The summer vibe is looser. We wear different types of clothes. We read different kinds of books, the beach reads if you will. And we watch certain types of movies. I’ve already seen one of my favorite movies of the year—Fast X, a rollercoaster in a movie theater—and canNOT wait until both Michael Kenton’s Batman and Harrison Ford’s Indiana Jones share the multiplexes for the first time since 1989. 

The clearly marked beginning and ending of summer also is the perfect time to do something creative, including writing. There are 99 days this summer—97 if you don’t include Memorial and Labor Day. Just imagine what you can do.
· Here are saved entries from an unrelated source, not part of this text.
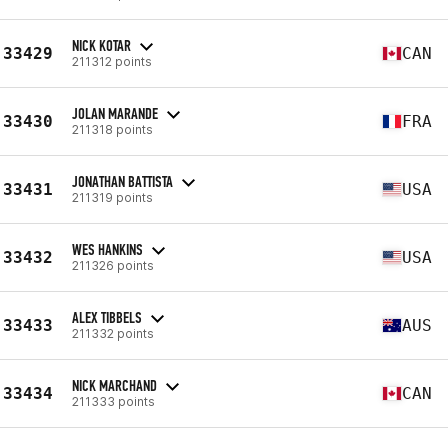
NICK KOTAR
33429
CAN
211312 points
JOLAN MARANDE
33430
FRA
211318 points
JONATHAN BATTISTA
33431
USA
211319 points
WES HANKINS
33432
USA
211326 points
ALEX TIBBELS
33433
AUS
211332 points
NICK MARCHAND
33434
CAN
211333 points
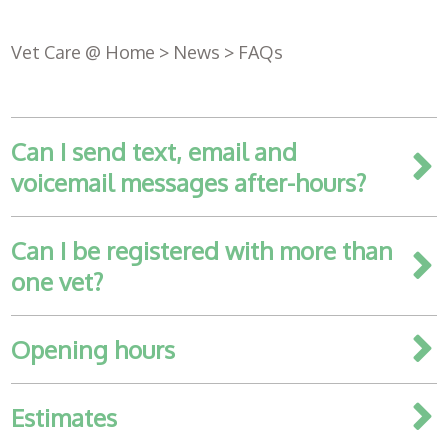
Vet Care @ Home
>
News
>
FAQs
Can I send text, email and
voicemail messages after-hours?
Can I be registered with more than
one vet?
Register
with us
Opening hours
Book an
Estimates
appointment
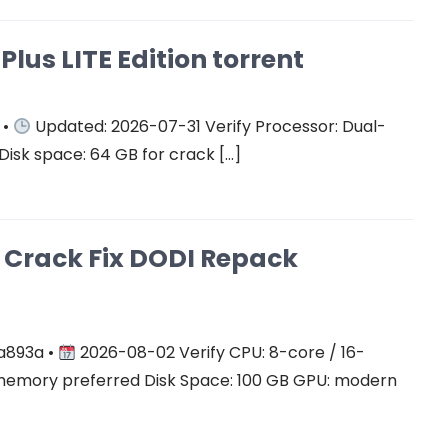
Plus LITE Edition torrent
 •
Updated: 2026-07-31 Verify Processor: Dual-
Disk space: 64 GB for crack […]
on Crack Fix DODI Repack
a893a •
2026-08-02 Verify CPU: 8-core / 16-
mory preferred Disk Space: 100 GB GPU: modern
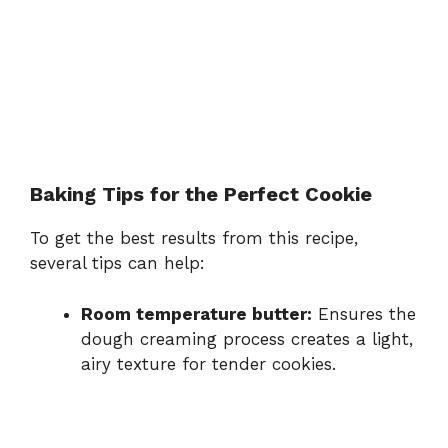
Baking Tips for the Perfect Cookie
To get the best results from this recipe,
several tips can help:
Room temperature butter:
Ensures the
dough creaming process creates a light,
airy texture for tender cookies.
Write a 99,000-word novel if you write 1,000 words per day. Or maybe two shorter works of, say, 45,000 words each. In the 14 weeks we get this year, you could write 14 short stories. Writing is merely a habit, and if you get into the habit of writing, it will be difficult to stop it.

Just imagine, come the Monday of Labor Day, the tremendous sense of accomplishment you’ll feel when you look back over Summer 2023 and marvel at what you’ve done. It’s just like your New Year’s Resolutions but for a shorter period of time.

Your Summer Resolutions

Come to think of it, why not think of them as Summer Resolutions. Or your Summer Goals List. 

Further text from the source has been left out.